In my previous post regarding the abstract factory pattern I discussed some basic concepts regarding this pattern and we went all the way up to the combination of an abstract factory and a polymorphic singleton to achieve the best encapsulation and reuse of the abstract factory code. In order to be able to fully maximize this feature we also need to talk about how to package the different classes in the abstract factory pattern so that packaging will not hinder future growth.
My discussion here regarding packaging is going to be completely based on Microsoft .net technology but the same basic concepts can be applied to any other technology that you might be using:
At the fines grained level of packaging of the abstract factory implementation you need to place all the abstract definitions that the client code needs into one assembly (i.e. the AbstractFactory class and the product interfaces) and then each product family alongside its factory class should be packaged into its own assembly. So coming back to the data access layer example of the previous discussion we had created this design (please see the last example in my original abstract factory post for the polymorphic singleton implementation added to the AbstractFactory class):
Since in the above design we have two product families (the Oracle & the SQL Server families) then we would need three assemblies to package all these classes:
- The CommonDAL assembly will contain AbstractFactory, IWarehouseAccess, IDeliveryAccess & IProductAccess.
- The SQLDAL assembly will reference the CommonDAL assembly and would contain the SQLFactory, SQLWarehouseAccess, SQLDeliveryAccess & SQLProductAccess.
- The OracleDAL assembly will reference the CommonDAL assembly and would contain the OracleFactory, OracleWarehouseAccess, OracleDeliveryAccess & OracleProductAccess.
The client code would only need to reference the CommonDAL. Using that reference the client code would call the AbstractFactory (since it's a polymorphic singleton it will be our single point of access), obtaining an appropriate interface that it needs and then call that interface to do whatever is necessary:
IWarehouseAccess w = AbstractFactory.Instance.CreateWarehouse();
As you can see the client code only needs to physically reference the CommonDAL, obviously the assembly containing the product family that has been configured for current use must be available (either in the current execution directory or in the GAC), since the AbstractFactory's polymorphic singleton implementation is using reflection to load the configured product assembly, but the only compile-time dependency between the client code and our assemblies will be to the CommonDAL.
This will also give us a very nice feature. Once you design your software based on the above pattern (or combination of patterns) you are able to deliver only what the client needs and no more. If you have a client that will be using Oracle you don't need to deliver the SQL product family assembly at all and there will be no dependencies on it either. Once a client using Oracle for example decides to switch over to SQL you can easily send them the SQL product family assembly (SQLDAL), ask them to copy it into the runtime directory and change the configuration of the app to point to this assembly instead of the previous one. This also brings us to another neat capability: if in the future you decide to store your information in another format (for example let's say as an XML file) all you have to do is implement the XML family of products (XMLWarehouseAccess, XMLProductAccess & XMLDeliveryAccess) & create a factory for them, package them up in one assembly and ship it to the client. As you can see the original binary code available on the client's machine doesn't need to be touched at all. All you are doing is providing a pluggable new implementation that can be copied alongside the current binary implementation on the client's machine and be used immediately.
Some notes on the Abstract Factory pattern:
- The abstract factory pattern creates an extra hierarchy of classes (the factory classes) that need to be maintained alongside the actual products. This extra hierarchy in some designs might be disliked; in other cases might be thought as the cause of extra complexity. So the use of the pattern should be justified with the need to change/replace/add product families in the future and the other features that the pattern provides.
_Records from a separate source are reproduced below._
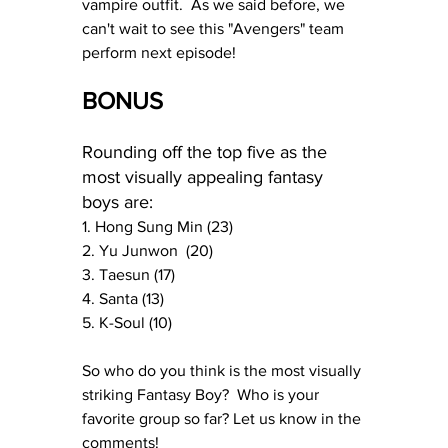
vampire outfit.  As we said before, we 
can't wait to see this "Avengers" team 
perform next episode!
BONUS
Rounding off the top five as the 
most visually appealing fantasy 
boys are:
1. Hong Sung Min (23)
2. Yu Junwon  (20)
3. Taesun (17) 
4. Santa (13)
5. K-Soul (10)
So who do you think is the most visually 
striking Fantasy Boy?  Who is your 
favorite group so far? Let us know in the 
comments!  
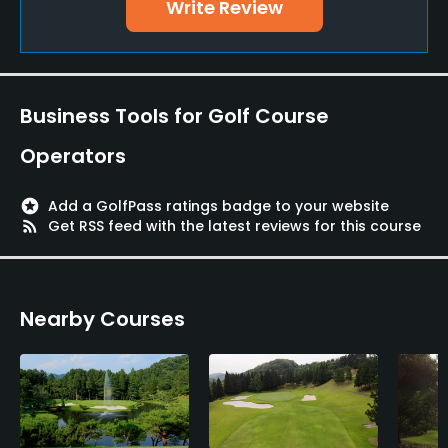
Write Review
Business Tools for Golf Course
Operators
stars
Add a GolfPass ratings badge to your website
rss_feed
Get RSS feed with the latest reviews for this course
Nearby Courses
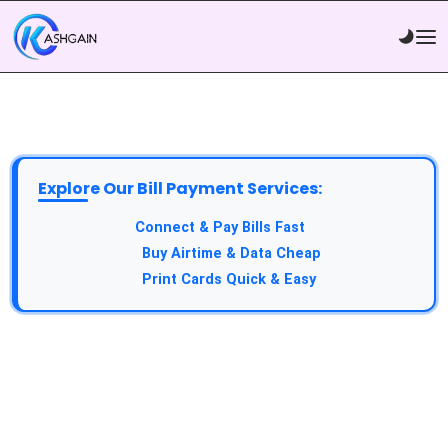
Explore Our Bill Payment Services:
API Service:
Connect & Pay Bills Fast
VTU Service:
Buy Airtime & Data Cheap
Epin Service:
Print Cards Quick & Easy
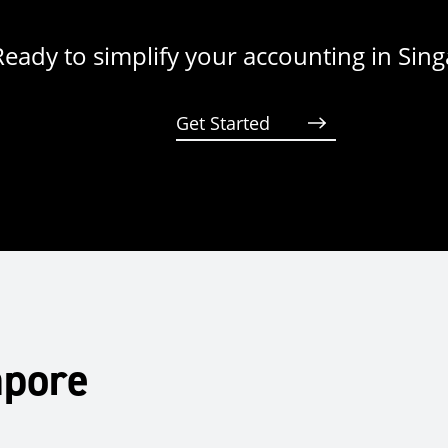
Ready to simplify your accounting in Sin
Get Started
apore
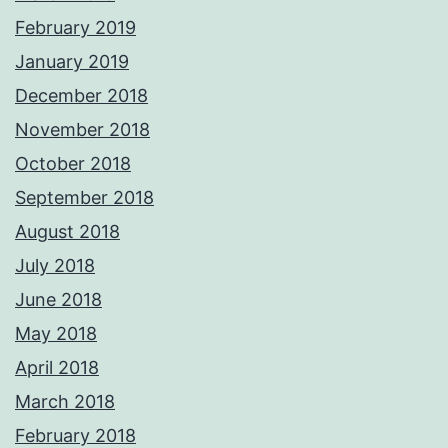
February 2019
January 2019
December 2018
November 2018
October 2018
September 2018
August 2018
July 2018
June 2018
May 2018
April 2018
March 2018
February 2018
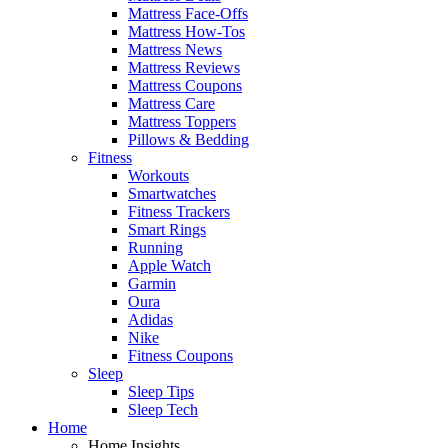
Mattress Face-Offs
Mattress How-Tos
Mattress News
Mattress Reviews
Mattress Coupons
Mattress Care
Mattress Toppers
Pillows & Bedding
Fitness
Workouts
Smartwatches
Fitness Trackers
Smart Rings
Running
Apple Watch
Garmin
Oura
Adidas
Nike
Fitness Coupons
Sleep
Sleep Tips
Sleep Tech
Home
Home Insights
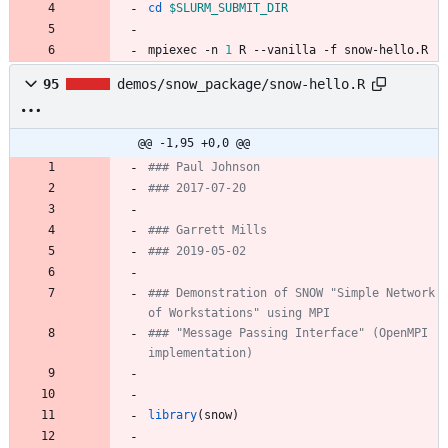
cd
$SLURM_SUBMIT_DIR
mpiexec -n 
1
 R --vanilla -f snow-hello.R
95
demos/snow_package/snow-hello.R
@@ -1,95 +0,0 @@
### Paul Johnson
### 2017-07-20
### Garrett Mills
### 2019-05-02
### Demonstration of SNOW "Simple Network 
of Workstations" using MPI
### "Message Passing Interface" (OpenMPI 
implementation)
library
(
snow
)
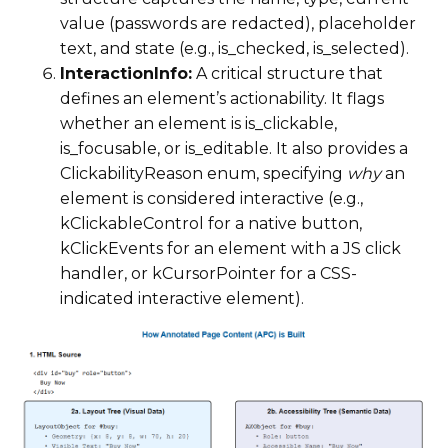
value (passwords are redacted), placeholder
text, and state (e.g., is_checked, is_selected).
InteractionInfo:
A critical structure that
defines an element’s actionability. It flags
whether an element is is_clickable,
is_focusable, or is_editable. It also provides a
ClickabilityReason enum, specifying
why
an
element is considered interactive (e.g.,
kClickableControl for a native button,
kClickEvents for an element with a JS click
handler, or kCursorPointer for a CSS-
indicated interactive element).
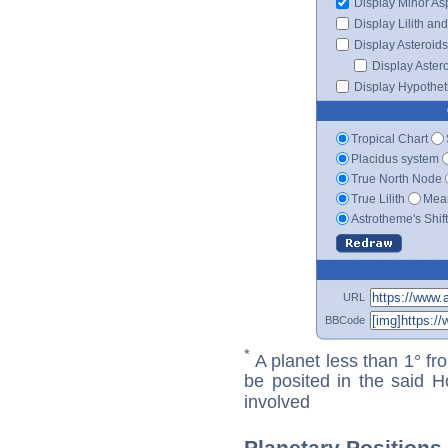
Display Minor As
Display Lilith an
Display Asteroids
Display Aster
Display Hypotheti
Tropical Chart
Placidus system
True North Node
True Lilith
Mean
Astrotheme's Shif
URL
BBCode
*
A planet less than 1° fr
be posited in the said 
involved
Planetary Positions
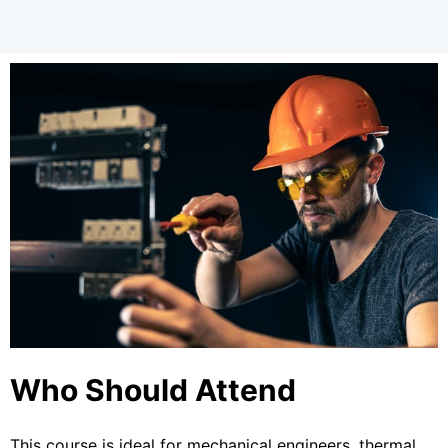
Who Should Attend
This course is ideal for mechanical engineers, thermal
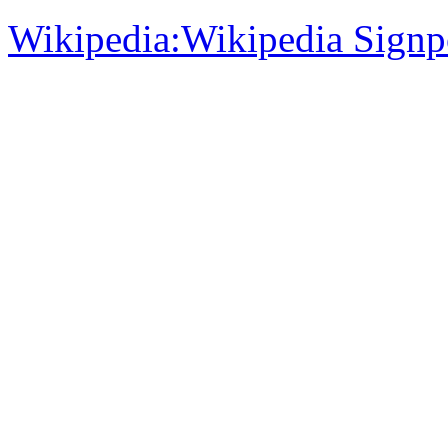
Wikipedia:Wikipedia Signp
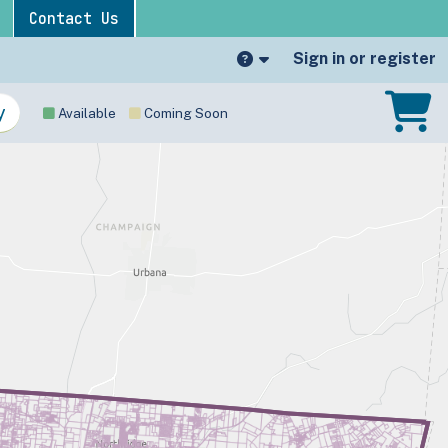
Contact Us
Sign in or register
Available
Coming Soon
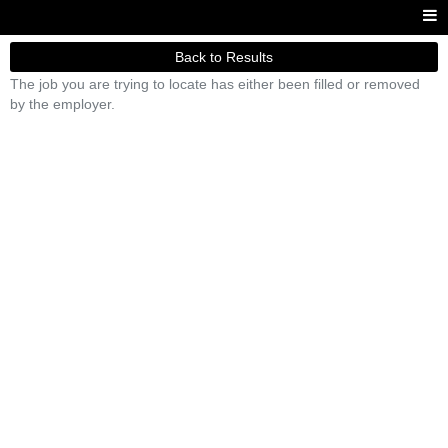
Back to Results
The job you are trying to locate has either been filled or removed
by the employer.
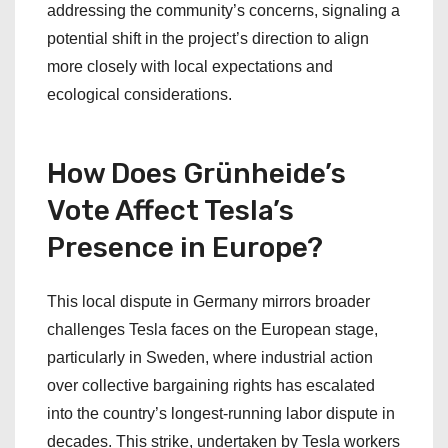
addressing the community’s concerns, signaling a
potential shift in the project’s direction to align
more closely with local expectations and
ecological considerations.
How Does Grünheide’s
Vote Affect Tesla’s
Presence in Europe?
This local dispute in Germany mirrors broader
challenges Tesla faces on the European stage,
particularly in Sweden, where industrial action
over collective bargaining rights has escalated
into the country’s longest-running labor dispute in
decades. This strike, undertaken by Tesla workers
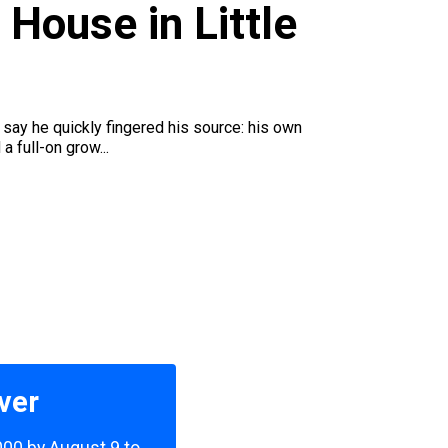
House in Little
 say he quickly fingered his source: his own
a full-on grow...
ver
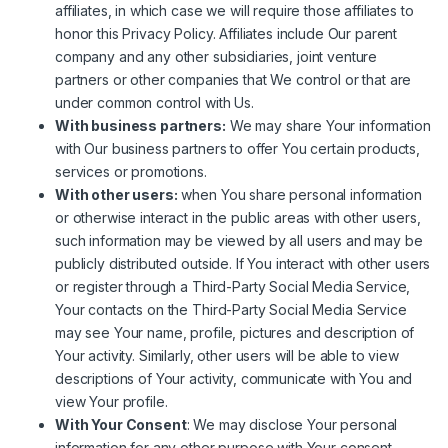
affiliates, in which case we will require those affiliates to
honor this Privacy Policy. Affiliates include Our parent
company and any other subsidiaries, joint venture
partners or other companies that We control or that are
under common control with Us.
With business partners:
We may share Your information
with Our business partners to offer You certain products,
services or promotions.
With other users:
when You share personal information
or otherwise interact in the public areas with other users,
such information may be viewed by all users and may be
publicly distributed outside. If You interact with other users
or register through a Third-Party Social Media Service,
Your contacts on the Third-Party Social Media Service
may see Your name, profile, pictures and description of
Your activity. Similarly, other users will be able to view
descriptions of Your activity, communicate with You and
view Your profile.
With Your Consent
: We may disclose Your personal
information for any other purpose with Your consent.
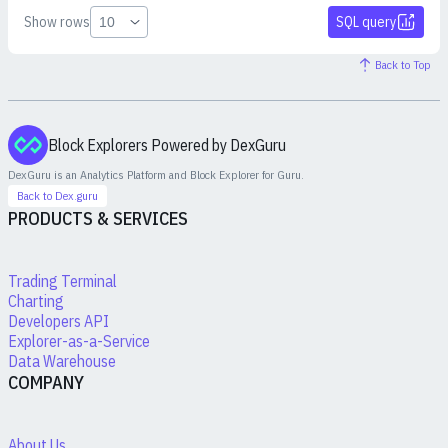
Show rows
SQL query
Back to Top
Block Explorers Powered by DexGuru
DexGuru is an Analytics Platform and Block Explorer for
Guru
.
Back to Dex.guru
PRODUCTS & SERVICES
Trading Terminal
Charting
Developers API
Explorer-as-a-Service
Data Warehouse
COMPANY
About Us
- This pattern can be easily replaced with a full reflection based implementation but is it worth it from a performance stand point? I have seen similar implementations of the pattern where the factory hierarchy was removed and replaced with one class that will create the needed product by using reflection (similar to what we are doing in the polymorphic singleton's CreateInstance method) but the main difference would be that the code that I have provided in the CreateInstance method is only called once per program execution while a reflection based implementation of the factory class would cause the reflection routines to be called every time an object is created (this could be very expensive). As a rule of thumb if your factory class is going to be called in the order of more than 50 times a second then don't go with a reflection implementation as it can impact performance a lot.
- Don't ever use the abstract factory pattern in scenarios where the client code would need to create an object from product family A and then a little bit later from product family B, this pattern hasn't been designed for such a problem. I'll describe a good solution to this issue once I describe the Bridge pattern.
- In some cases an abbreviated version of this pattern would work a lot better. This abbreviated version is a pattern all by itself and it's called the "Factory Method" pattern which I will describe in later posts.